By February 14, 2019 Super

A 2018 study revealed that almost 40% of Australians think they won’t have enough money to retire on – and that number is on the rise. Managing your superannuation fund can be confusing but it was found that 50% of us do not consult a financial planner. As we face different financial challenges at different points in our lives, how do you ensure you have enough to retire on?

20s to 30s:
It is not uncommon for many people in their 20s and 30s to have multiple superannuation fund accounts accumulated through years of youth part-time work or otherwise meaning you may have to chase up on lost super. With one superannuation account, you not only can save on fees but it may also give you better investment returns. When combining and comparing your active accounts, be mindful of any termination fees, insurance policies, investment options, and ongoing service fees.

At this age, you are able to take bigger risks on the type of investment you choose as you have time to recover from any losses. If your investments prove successful, the returns will be even greater. Now is the time to review your investment strategy to maximise the returns. For those in a financial position to do so, you can consider salary sacrifice options or voluntary contributions.

40s to 50s:
You may find yourself earning more than you’ve ever earned before, but it is also a time where you may be juggling more living costs – from your mortgage to your growing family’s fees. Experts advise against decreasing your mortgage payments and encourage voluntary payments to your superannuation fund.

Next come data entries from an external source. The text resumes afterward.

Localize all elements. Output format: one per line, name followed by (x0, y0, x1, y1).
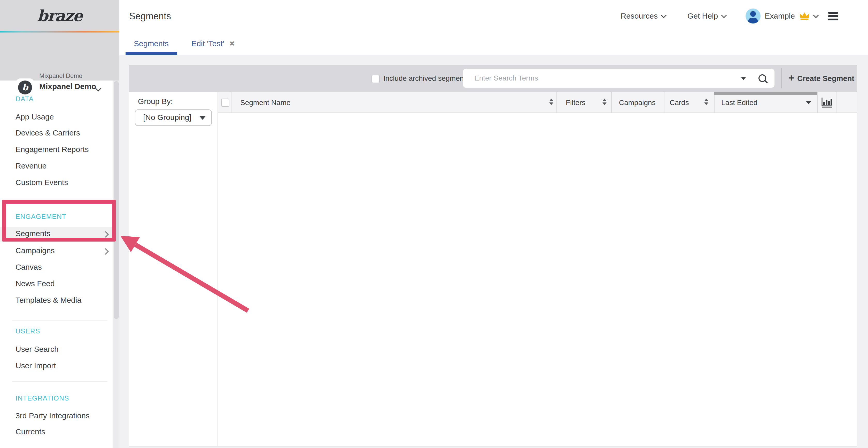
sidebar-item-templates-media[interactable]: Templates & Media (16, 296, 82, 305)
sidebar-item-app-usage[interactable]: App Usage (16, 112, 54, 121)
column-filters[interactable]: Filters (566, 99, 585, 107)
chevron-down-icon[interactable] (95, 85, 101, 91)
braze-logo: braze (0, 7, 119, 25)
sidebar-item-revenue[interactable]: Revenue (16, 162, 46, 170)
column-segment-name[interactable]: Segment Name (240, 99, 291, 107)
filter-bar-divider (781, 68, 782, 88)
chevron-down-icon (661, 12, 666, 18)
user-name: Example (765, 12, 795, 21)
sidebar-item-devices-carriers[interactable]: Devices & Carriers (16, 129, 80, 137)
create-segment-button[interactable]: + Create Segment (788, 65, 854, 92)
avatar-person-icon (750, 11, 756, 17)
workspace-subtitle: Mixpanel Demo (39, 72, 83, 79)
sort-icon[interactable] (704, 99, 708, 105)
column-divider (556, 92, 557, 112)
select-all-checkbox[interactable] (221, 99, 229, 107)
column-divider (714, 92, 715, 112)
search-dropdown-caret-icon[interactable] (741, 77, 746, 80)
chevron-down-icon (721, 12, 727, 18)
include-archived-checkbox[interactable] (371, 75, 380, 83)
group-by-panel: Group By: [No Grouping] (129, 92, 218, 446)
tab-edit-test[interactable]: Edit 'Test' ✖ (183, 32, 243, 55)
chevron-right-icon (102, 248, 108, 254)
crown-icon (799, 12, 810, 20)
sidebar-item-3rd-party-integrations[interactable]: 3rd Party Integrations (16, 411, 90, 420)
sidebar-divider (12, 381, 107, 382)
sort-icon[interactable] (549, 99, 553, 105)
braze-app-window: braze b Mixpanel Demo Mixpanel Demo DATA… (0, 0, 868, 448)
include-archived-label: Include archived segments (383, 74, 469, 82)
table-header: Segment Name Filters Campaigns Cards Las… (218, 92, 857, 113)
avatar-person-icon (748, 18, 758, 24)
column-divider (231, 92, 231, 112)
workspace-switcher[interactable]: b Mixpanel Demo Mixpanel Demo (0, 33, 119, 80)
group-by-select[interactable]: [No Grouping] (135, 109, 212, 126)
top-bar-right: Resources Get Help Example (621, 0, 838, 32)
sidebar-item-engagement-reports[interactable]: Engagement Reports (16, 145, 89, 154)
sidebar-header: braze (0, 0, 119, 31)
column-divider (664, 92, 664, 112)
braze-b-icon: b (18, 80, 32, 95)
column-cards[interactable]: Cards (670, 99, 689, 107)
plus-icon: + (788, 72, 794, 83)
search-icon[interactable] (758, 74, 766, 82)
sidebar-section-users: USERS (16, 327, 40, 335)
sidebar-divider (12, 320, 107, 321)
column-divider (611, 92, 612, 112)
analytics-chart-icon[interactable] (821, 97, 833, 108)
tab-edit-test-label: Edit 'Test' (191, 39, 224, 48)
tab-segments[interactable]: Segments (126, 32, 177, 55)
column-divider (817, 92, 818, 112)
get-help-label: Get Help (687, 12, 718, 21)
get-help-menu[interactable]: Get Help (687, 12, 726, 21)
sidebar-item-campaigns[interactable]: Campaigns (16, 246, 55, 255)
group-by-label: Group By: (138, 97, 173, 106)
resources-menu[interactable]: Resources (621, 12, 665, 21)
sidebar-section-integrations: INTEGRATIONS (16, 394, 69, 402)
tab-segments-label: Segments (134, 39, 169, 48)
sidebar-item-user-search[interactable]: User Search (16, 345, 59, 353)
search-box (463, 69, 774, 88)
sort-icon[interactable] (602, 99, 607, 105)
group-by-value: [No Grouping] (143, 113, 191, 122)
sidebar-item-custom-events[interactable]: Custom Events (16, 178, 68, 187)
workspace-name: Mixpanel Demo (39, 82, 96, 91)
sorted-column-indicator (714, 92, 817, 95)
sidebar-item-currents[interactable]: Currents (16, 427, 45, 436)
sidebar-item-news-feed[interactable]: News Feed (16, 279, 55, 288)
column-last-edited[interactable]: Last Edited (721, 99, 757, 107)
column-divider (836, 92, 836, 112)
column-campaigns: Campaigns (619, 99, 656, 107)
resources-label: Resources (621, 12, 657, 21)
avatar[interactable] (746, 8, 761, 24)
page-title: Segments (129, 11, 171, 22)
chevron-down-icon[interactable] (813, 12, 819, 18)
segments-panel: Include archived segments + Create Segme… (129, 65, 857, 446)
caret-down-icon (199, 116, 206, 120)
search-input[interactable] (463, 69, 774, 88)
sort-desc-icon[interactable] (806, 101, 811, 104)
create-segment-label: Create Segment (797, 74, 854, 83)
sidebar-section-data: DATA (16, 95, 34, 103)
sidebar-item-user-import[interactable]: User Import (16, 361, 56, 370)
workspace-app-icon: b (16, 78, 34, 97)
hamburger-menu-icon[interactable] (828, 12, 838, 21)
annotation-highlight-box (2, 200, 116, 242)
sidebar-item-canvas[interactable]: Canvas (16, 263, 42, 272)
close-icon[interactable]: ✖ (229, 40, 235, 47)
tab-bar: Segments Edit 'Test' ✖ (119, 32, 868, 56)
filter-bar: Include archived segments + Create Segme… (129, 65, 857, 92)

If you have a partner, he or she may be able to help grow your super by making a ‘Spouse Contribution’ to your super account or consider if contribution splitting is viable for you. You may also be thinking about your retirement plan at this stage, and now is a good time to review your superannuation insurance and beneficiary policies.

60+:
This is the time many consider leaving the workforce but this decision doesn’t have to be as daunting or finite as it may seem. An alternative to this is the Transition to Retirement (TTR) income stream, where you can concurrently decrease your working hours while withdrawing money from your super once you reach your preservation age. There are a few regulations on how you can access your super and how you will be taxed so it is best to seek financial advice for your situation.

In your 60s, you may be eligible to apply for a government age pension or withdraw a tax-free lump sum from your super fund. Your 60s might also be a period where you can consider your estate planning strategies.